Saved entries
■ ■ ■ ■ ■

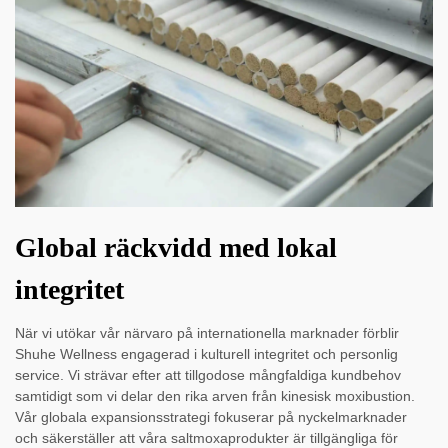
Global räckvidd med lokal
integritet
När vi utökar vår närvaro på internationella marknader förblir
Shuhe Wellness engagerad i kulturell integritet och personlig
service. Vi strävar efter att tillgodose mångfaldiga kundbehov
samtidigt som vi delar den rika arven från kinesisk moxibustion.
Vår globala expansionsstrategi fokuserar på nyckelmarknader
och säkerställer att våra saltmoxaprodukter är tillgängliga för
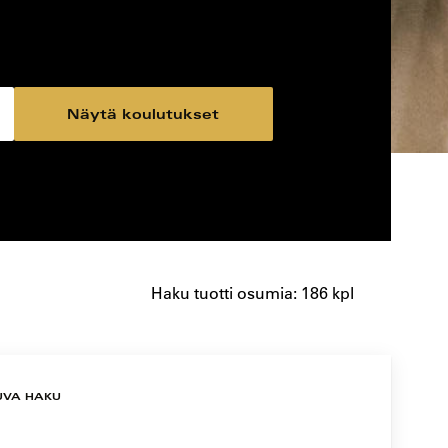
Näytä koulutukset
Haku tuotti osumia: 186 kpl
UVA HAKU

■ ■ ■ ■ ■

#### TASK REQUIREMENTS
Output the records above in their entirety and exactly, leaving out all images.

#### REPLY
Global räckvidd med lokal
integritet
När vi utökar vår närvaro på internationella marknader förblir
Shuhe Wellness engagerad i kulturell integritet och personlig
service. Vi strävar efter att tillgodose mångfaldiga kundbehov
samtidigt som vi delar den rika arven från kinesisk moxibustion.
Vår globala expansionsstrategi fokuserar på nyckelmarknader
och säkerställer att våra saltmoxaprodukter är tillgängliga för
Näytä koulutukset
Haku tuotti osumia: 186 kpl
UVA HAKU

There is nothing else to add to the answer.